September 3, 2018

I'm a householder, so it makes good sense for me to fulfill that role as best as I can, without any particular attachment to the responsibilities, luxuries, status, or suffering that come along with the role. It makes sense to do my best as a householder so I can accumulate merit that will make me a better meditator. I get to enjoy all of the comforts of a householder, and of course I have to endure all of the stress and trials, but none of the particulars matter too much, what matters is that my efforts create good causes for myself and others, providing a stable foundation for the practice of sila, samadhi, and panna.

I think it sounds pretty nice to be a renunciate, but that's just not the reality of my life. Renunciates get to cut all kinds of nonsense out of their lives and focus solely on ripping out suffering by the root. Along with the privilege of abandoning the householder life comes the responsibility of seriously striving for attainments, and providing guidance, good example and inspiration to householders.

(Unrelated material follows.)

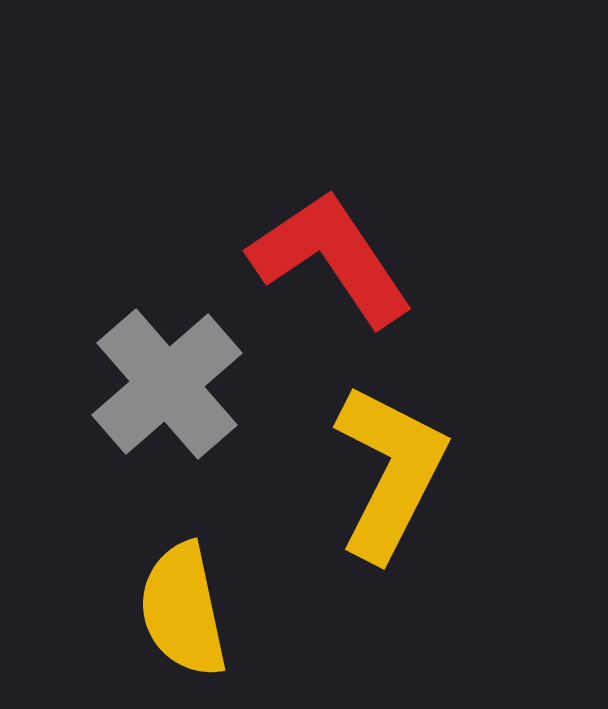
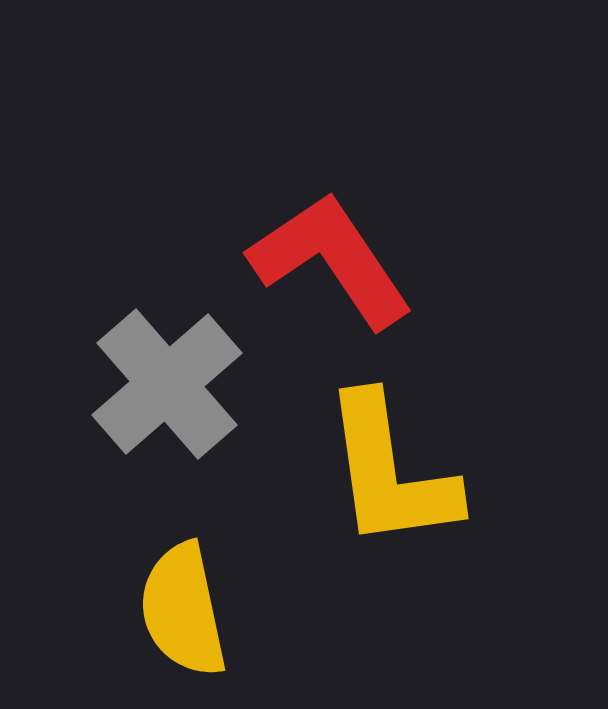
red L-shape: moved 2 px down
yellow L-shape: rotated 145 degrees clockwise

Renunciates cannot just be bums, they need to work hard and fulfill their role. Likewise, householders have no excuse to be bums or hedonists. Along with the privilege of enjoying wealth and pleasure comes the responsibility to work hard and fulfill the role of a householder.

Work is not just a means to meet material wants and familial obligations. Once all responsibilities are met, work continues to demand attention as an end in itself and a means of serving society.

Householders get to enjoy the fruits of labor, but focus needs to stay on the labor itself, not the results. Focusing only on the fruits of labor leads to idleness, which is a squandering of energy and talent. There is no merit in a monk that doesn't meditate and there is no merit in a worker who doesn't work.

It's distracting for monks to get caught up in what meditative abilities they've acquired, what status they have, what wisdom they've gained, and so on. The monk's job isn't to be proud of himself. He's allowed to use and enjoy his accomplishments, but he needs to remain focused on his work. So it's probably not a good idea for me to get caught up in what great work I've done, or respect I've won, or experience I've gained, and so on. Instead I should humbly enjoy the fruits of my labor while I continue to focus on my work.